RECORDS SHOWN START
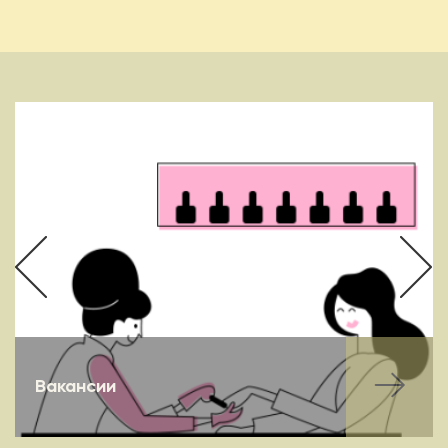
Вакансии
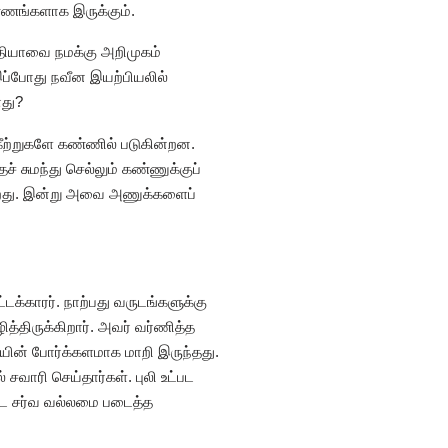
்ணங்களாக இருக்கும்.
்தியாவை நமக்கு அறிமுகம்
ப்போது நவீன இயற்பியலில்
ோது?
ீற்றுகளே கண்ணில் படுகின்றன.
 சுமந்து செல்லும் கண்ணுக்குப்
கிறது. இன்று அவை அணுக்களைப்
க்காரர். நாற்பது வருடங்களுக்கு
்திருக்கிறார். அவர் வர்ணித்த
ியின் போர்க்களமாக மாறி இருந்தது.
வாரி செய்தார்கள். புலி உட்பட
கூட சர்வ வல்லமை படைத்த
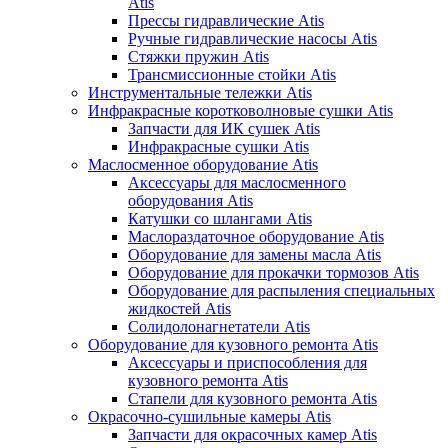
Atis
Прессы гидравлические Atis
Ручные гидравлические насосы Atis
Стяжки пружин Atis
Трансмиссионные стойки Atis
Инструментальные тележки Atis
Инфракрасные коротковолновые сушки Atis
Запчасти для ИК сушек Atis
Инфракрасные сушки Atis
Маслосменное оборудование Atis
Аксессуары для маслосменного
оборудования Atis
Катушки со шлангами Atis
Маслораздаточное оборудование Atis
Оборудование для замены масла Atis
Оборудование для прокачки тормозов Atis
Оборудование для распыления специальных
жидкостей Atis
Солидолонагнетатели Atis
Оборудование для кузовного ремонта Atis
Аксессуары и приспособления для
кузовного ремонта Atis
Стапели для кузовного ремонта Atis
Окрасочно-сушильные камеры Atis
Запчасти для окрасочных камер Atis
RECORDS SHOWN END
- WHAT YOU WILL DO
Report how many lines in the entries hold the string "сушки". Nothing but the number is wanted.

- TASK OUTPUT
2